PRESIDENTIAL CAMPAIGN Blue-collar crowd cheers Kerry in Cleveland
Meanwhile, President Bush was in Missouri defending his economic policies.
CLEVELAND (AP) -- Critics of President Bush's economic policies shouldn't be portrayed as pessimists or partisans because concern about job losses should cross party lines, a prominent Ohio Democrat says.
A main campaign theme of Democratic presidential candidate John Kerry's has been that the country is bleeding jobs because of Bush's economic policies. Kerry campaigned Monday in northeast Ohio, which he often cites as an example of Bush's failing job initiatives.
Democratic Akron Mayor Don Plusquellic said tax cuts and other Bush decisions have not helped businesses such as his city's Goodyear Tire & amp; Rubber Co., which has cut 6,000 jobs over the past year or so.
Plusquellic said he's upset that Bush supporters call economic critics pessimists or too political.
"It's very hard for anyone to say these are Democratic or Republican issues. These are people's jobs," he said. "There's no reason not to be talking about these issues."
John Kerry made his 14th visit to Ohio on Monday at a Labor Day rally in this blue-collar city, hit hard by job losses in the last four years. Ohio has lost more than 200,000 jobs since Bush took office.
Supporters
A crowd of several thousand mostly black Ohioans gathered at a park in a working class neighborhood near downtown Cleveland to hear Kerry's speech.
Many in the crowd wore union T-shirts, including the Kerry-endorsing Service Employees International Union and the American Federation of Teachers. A large handmade sign draped over a tractor-trailer read "Cleveland for Kerry-Edwards."
April Kenney, a city worker, said she supports Kerry because he is not a Republican and because she thinks he would be better for working people.
"There's so many people in my family who got laid off and don't have jobs. Bush wants to cut out overtime and I think that's wrong," she said.
The crowd cheered wildly for Kerry, especially when he criticized Bush's economic policies. Kerry put blame for Ohio's job losses -- including thousands in the neighborhood where he spoke -- on the president.
"On every issue of importance I believe 'W' stands for 'wrong,"' Kerry said. "Jobs is where I think this president has been more wrong than anywhere else."
Kerry campaigned today in North Carolina, where he continued to hammer Bush on the jobs issue. He also leveled harsh criticism over the war in Iraq, declaring that the president had sent U.S. troops to the "wrong war in the wrong place at the wrong time."
President in Missouri
Bush dismissed Kerry's remarks on the war as yet another switch in position by a senator who originally voted to give the president the authority to act in Iraq.

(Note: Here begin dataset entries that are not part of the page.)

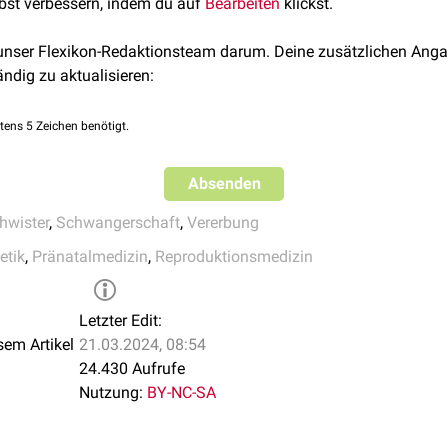
mien
im optimalen Milieu durchschnittlich ca. 4–5 Tage befruch
ygote
) teilt sich im Verlauf der Entwicklung in zwei
Embryonala
lbst verbessern, indem du auf
Bearbeiten
klickst.
e stammen von einer einzigen befruchteten Eizelle ab, haben das
nozygotisch
) und das gleiche
Geschlecht
. In seltenen Fällen ka
 unser Flexikon-Redaktionsteam darum. Deine zusätzlichen Anga
unterschiedlichen Geschlechtern kommen. Das betroffene Kind
ändig zu aktualisieren:
tens 5 Zeichen benötigt.
lus
gereifte Eizellen werden parallel von zwei
Spermien
befruchte
Absenden
hwister
,
Schwangerschaft
,
Vererbung
tik
,
Pränatalmedizin
,
Reproduktionsmedizin
Letzter Edit:
sem Artikel
21.03.2024, 08:54
24.430 Aufrufe
Nutzung:
BY-NC-SA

"No matter how many times Senator Kerry changes his mind, it was right for America then and it's right for America now if Saddam Hussein is no longer in power," the president told supporters in Poplar Bluff, Mo., Monday.
Bush said the jobs picture is improving, largely due to his tax cuts, which he said have helped push down the unemployment rate to 5.4 percent.
The economy "is strong and is getting stronger," he told the Labor Day crowd.
Political analysts point to one potential problem for Kerry in Missouri -- lingering bitterness in the Democratic Party's ranks over a primary election that ousted incumbent Democratic Gov. Bob Holden. Kerry needs a huge turnout of loyal Democrats to win the state in November.
"There are problems in the party; you would not have that loss by Holden with a unified party," said University of Missouri political science professor Rick Hardy.